Chi rilascia la diagnosi valida per la scuola? La certificazione è emessa dal Servizio sanitario nazionale o da strutture private accreditate dalle Regioni secondo l’Accordo Stato-Regioni del 25 luglio 2012; da quel momento i diritti scattano subito e la scuola deve applicare le misure previste, formalizzandole nel PDP secondo le Linee guida del DM 5669/2011.

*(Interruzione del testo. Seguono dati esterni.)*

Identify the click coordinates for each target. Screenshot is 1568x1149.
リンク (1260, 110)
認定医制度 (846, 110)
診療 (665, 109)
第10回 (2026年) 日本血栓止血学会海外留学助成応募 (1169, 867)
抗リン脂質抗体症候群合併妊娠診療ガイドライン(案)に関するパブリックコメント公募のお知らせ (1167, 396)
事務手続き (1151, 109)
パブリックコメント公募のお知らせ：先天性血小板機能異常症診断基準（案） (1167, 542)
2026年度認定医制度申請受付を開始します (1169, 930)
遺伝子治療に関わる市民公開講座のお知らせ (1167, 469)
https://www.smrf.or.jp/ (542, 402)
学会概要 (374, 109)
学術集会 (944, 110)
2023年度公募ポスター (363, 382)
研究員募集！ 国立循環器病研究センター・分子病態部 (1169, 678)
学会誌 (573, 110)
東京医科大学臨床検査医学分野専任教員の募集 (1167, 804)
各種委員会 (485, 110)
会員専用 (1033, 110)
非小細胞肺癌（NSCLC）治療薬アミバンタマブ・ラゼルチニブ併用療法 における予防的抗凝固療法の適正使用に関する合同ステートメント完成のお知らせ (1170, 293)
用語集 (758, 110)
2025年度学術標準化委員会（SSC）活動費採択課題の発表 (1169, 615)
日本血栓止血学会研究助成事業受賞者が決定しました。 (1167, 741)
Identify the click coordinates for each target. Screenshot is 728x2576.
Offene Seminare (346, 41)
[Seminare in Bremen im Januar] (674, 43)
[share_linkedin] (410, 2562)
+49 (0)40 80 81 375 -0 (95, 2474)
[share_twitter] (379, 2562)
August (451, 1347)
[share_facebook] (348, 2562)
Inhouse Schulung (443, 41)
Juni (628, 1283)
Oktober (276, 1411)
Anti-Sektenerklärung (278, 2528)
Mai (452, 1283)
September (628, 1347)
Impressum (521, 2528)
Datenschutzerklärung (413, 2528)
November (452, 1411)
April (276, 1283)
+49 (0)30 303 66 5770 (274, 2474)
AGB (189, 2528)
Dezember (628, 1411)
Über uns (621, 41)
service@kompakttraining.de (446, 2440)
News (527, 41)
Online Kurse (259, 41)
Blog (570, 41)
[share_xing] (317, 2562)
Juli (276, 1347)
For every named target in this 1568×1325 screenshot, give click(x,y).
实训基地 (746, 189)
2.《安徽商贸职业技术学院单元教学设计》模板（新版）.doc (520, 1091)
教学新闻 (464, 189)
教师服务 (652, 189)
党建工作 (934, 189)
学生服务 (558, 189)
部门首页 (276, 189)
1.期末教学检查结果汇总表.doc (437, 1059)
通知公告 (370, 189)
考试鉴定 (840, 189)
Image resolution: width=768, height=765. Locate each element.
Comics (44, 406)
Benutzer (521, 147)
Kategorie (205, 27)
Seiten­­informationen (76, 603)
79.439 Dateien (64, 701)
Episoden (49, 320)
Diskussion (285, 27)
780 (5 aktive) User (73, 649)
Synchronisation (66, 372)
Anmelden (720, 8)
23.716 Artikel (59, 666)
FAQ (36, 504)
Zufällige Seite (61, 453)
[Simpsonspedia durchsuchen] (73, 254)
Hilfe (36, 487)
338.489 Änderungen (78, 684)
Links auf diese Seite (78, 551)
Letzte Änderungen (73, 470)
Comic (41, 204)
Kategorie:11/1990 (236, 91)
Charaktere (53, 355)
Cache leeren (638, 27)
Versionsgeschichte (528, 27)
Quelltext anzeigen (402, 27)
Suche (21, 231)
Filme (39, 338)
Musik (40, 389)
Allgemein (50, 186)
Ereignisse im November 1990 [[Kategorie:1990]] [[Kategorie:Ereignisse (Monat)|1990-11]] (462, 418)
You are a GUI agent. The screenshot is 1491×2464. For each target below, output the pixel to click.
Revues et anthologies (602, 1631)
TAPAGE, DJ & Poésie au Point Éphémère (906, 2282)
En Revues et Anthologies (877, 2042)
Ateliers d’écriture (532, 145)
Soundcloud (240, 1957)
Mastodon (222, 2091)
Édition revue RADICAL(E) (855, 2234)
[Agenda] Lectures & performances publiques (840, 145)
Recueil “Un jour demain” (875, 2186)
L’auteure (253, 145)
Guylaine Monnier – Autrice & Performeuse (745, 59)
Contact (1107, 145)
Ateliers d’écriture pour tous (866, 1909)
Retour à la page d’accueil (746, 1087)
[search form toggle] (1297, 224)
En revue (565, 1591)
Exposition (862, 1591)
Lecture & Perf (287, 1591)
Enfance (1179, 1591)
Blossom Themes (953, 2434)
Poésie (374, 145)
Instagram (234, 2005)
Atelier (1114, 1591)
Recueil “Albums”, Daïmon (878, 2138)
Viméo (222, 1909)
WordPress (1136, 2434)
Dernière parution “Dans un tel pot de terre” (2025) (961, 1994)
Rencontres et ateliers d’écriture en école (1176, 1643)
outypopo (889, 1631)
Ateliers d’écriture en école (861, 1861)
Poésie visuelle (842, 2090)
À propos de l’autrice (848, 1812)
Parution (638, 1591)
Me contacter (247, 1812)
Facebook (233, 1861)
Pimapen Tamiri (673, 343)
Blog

In attesa della certificazione si può fare qualcosa? Sì. La cornice su BES (Direttiva 2012 e CM 8/2013) consente di attivare interventi personalizzati e, quando necessario, di formalizzare un PDP per non lasciare lo studente senza supporti durante l’iter clinico. È una misura di responsabilità educativa, utile anche per documentare il percorso.
Che cosa accade se il PDP non viene rispettato? Prima si chiede un confronto con docenti e coordinatore, poi si coinvolge il dirigente. Se le criticità persistono, si può segnalare all’Ufficio scolastico regionale e, nei casi estremi, ricorrere agli organi di giustizia amministrativa. La recentissima casistica ribadisce che il mancato rispetto delle misure può comportare la revisione degli esiti.
Un patto educativo che cambia il quotidiano
Ogni pagina letta con fatica racconta una perseveranza che la scuola ha il dovere di riconoscere. La Settimana nazionale della dislessia non è un calendario di eventi: è l’impegno a tradurre le norme in scelte didattiche concrete, a formare chi insegna, a sostenere chi accompagna. La rotta è chiara: legge, scienza e buone pratiche camminano insieme. Nel nostro lavoro editoriale, ogni storia che ascoltiamo conferma una verità semplice: quando la comunità educante funziona, i diritti non sono un traguardo, ma il punto di partenza.